According to Asakawa, Apple's solution for the visually impaired is unique in that it built upon a preexisting VoiceOver accessibility algorithm already built into every iPhone. Largely ignored by sighted users, VoiceOver adds an initial semantic step to using iOS apps by providing speakable demonstrative explanations for each element on an iOS screen. These semantic explanations are accessed by tapping onto a screen; each time a tap lands on a button, icon, picture, text box, check box, menu, or link, VoiceOver speaks a descriptive name for the element and describes how to use it. For buttons, for instance, VoiceOver will give a name to the button that identifies its function, then says how to activate that function. By systematically tapping across and down a screen, blind users can build a topological map of the screen in their minds that they can then use to access the app in much the same way as sighted users.

Unfortunately, VoiceOver only works on iOS apps that strictly adhere to all the guidelines in Apple's User Interface Kit (UIKit). Many app developers do not add the necessary metadata for the visually impaired user options in the UIKit; when those apps are accessed, VoiceOver will merely say "button" for a button, without describing its function or use. Legacy apps written before UIKit's semantic capabilities also do not supply the necessary metadata describing screen elements for VoiceOver.

Prior screen-recognition efforts aimed at merely improving specific apps without giving the user control over fine-tuning accessibility capabilities, making them useful only for a subset of the visually impaired community, according to accessibility expert Jennifer Mankoff, Richard E. Ladner Endowed Professor and Associate Director for Diversity and Inclusion in the Paul G. Allen School of Computer Science & Engineering at the University of Washington, in Seattle.
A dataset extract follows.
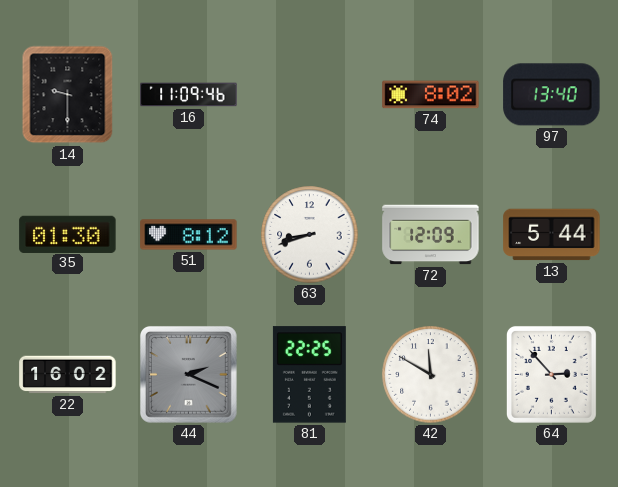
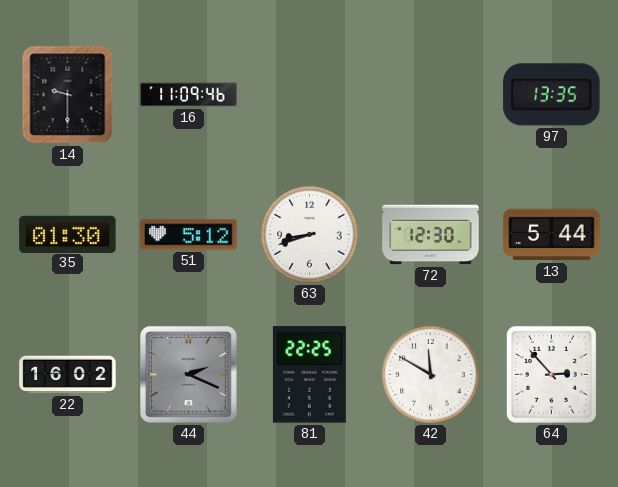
74: 8:02 -> none
97: 13:40 -> 13:35
51: 8:12 -> 5:12
72: 12:09 -> 12:30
"Solutions to app inaccessibility can be problematic," said Mankoff, adding that Apple's Screen Recognition app "shows that they can hold promise."

VoiceOver and Screen Recognition together supply over 200 user-selectable fine-tuning accessibility options. Zhang claims Apple aims to improve accessibility further by automatically adding the necessary semantic metadata required for use by the blind to many more of the millions of apps available under iOS, iPadOS, and MacOS. That goal has not yet been achieved, but Zhang says he and his Apple engineering colleagues are committed to pursuing it. Their guiding principle for accessibility algorithms is that they work at run-time, rather than require prior human tweaking app by app, allowing the visually impaired users to fine-tune how any app they select works best for them.

Screen Recognition does not make every app usable by the blind yet, Asakawa acknowledges—most games being a notable exception—but by putting the user in charge of fine-tuning its capabilities, it can make many apps more usable to the visually impaired today. More importantly, Asakawa hopes the usability of apps previously thought impossible to be made accessible will inspire a landslide of accessibility improvements by other smartphone, desktop computer, and website developers.

R. Colin Johnson is a Kyoto Prize Fellow who has worked as a technology journalist for two decades.